Re: [PATCH 2/2] Enable libmvec support for AArch64

public inbox for libc-alpha@sourceware.org
 help / color / mirror / Atom feed

From: Szabolcs Nagy <szabolcs.nagy@arm.com>
To: Joe Ramsay <Joe.Ramsay@arm.com>, <libc-alpha@sourceware.org>
Subject: Re: [PATCH 2/2] Enable libmvec support for AArch64
Date: Thu, 6 Apr 2023 17:26:13 +0100	[thread overview]
Message-ID: <ZC7ypfqMbktVqn9B@arm.com> (raw)
In-Reply-To: <20230324121011.629-2-Joe.Ramsay@arm.com>

The 03/24/2023 12:10, Joe Ramsay via Libc-alpha wrote:
> The proposed change is mainly implementing build infrastructure to add
> the new routines to ABI, tests and benchmarks. I have demonstrated how
> this all fits together by adding implementations for vector cos, in
> both single and double precision, targeting both Advanced SIMD and
> SVE.
> 
> The implementations of the routines themselves are just loops over the
> scalar routine from libm for now, as we are more concerned with
> getting the plumbing right at this point.
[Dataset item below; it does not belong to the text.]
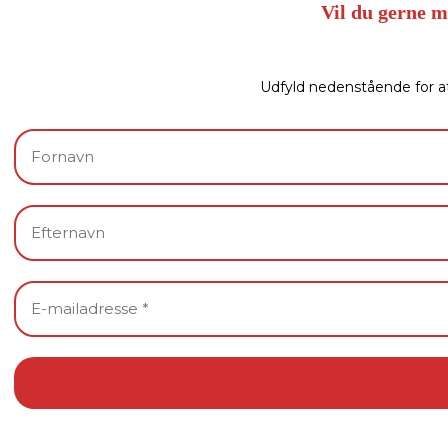
Vil du gerne 
Udfyld nedenstående for a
We plan to contribute vector
> routines from the Arm Optimized Routines repo that are compliant with
> requirements described in the libmvec wiki.
> 
> Building libmvec requires minimum GCC 10 for SVE ACLE. To avoid raising
> the minimum GCC by such a big jump, we allow users to disable libmvec
> if their compiler is too old.
> 
> Note that at this point users have to manually call the vector math
> functions. This seems to be acceptable to some downstream users.
> 
> Thanks,
> Joe

looks mostly ok, some fixes are needed:

> rename from sysdeps/x86_64/fpu/bench-libmvec-skeleton.c
> rename to benchtests/bench-libmvec-skeleton.c

this has some x86 specific code (cpu feature tests) so i think
we should probably create a copy or factor out the cpu tests
e.g. like

  #include "bench-libmvec-arch.h"
    ...
  #ifdef INIT_ARCH
    INIT_ARCH
  #endif
    bench_start ();

and in bench-libmvec-arch.h

  #define INIT_ARCH do{if (!supported()) return 77;}while(0)
  static bool supported () {...}

but if this becomes to hairy change then just copy.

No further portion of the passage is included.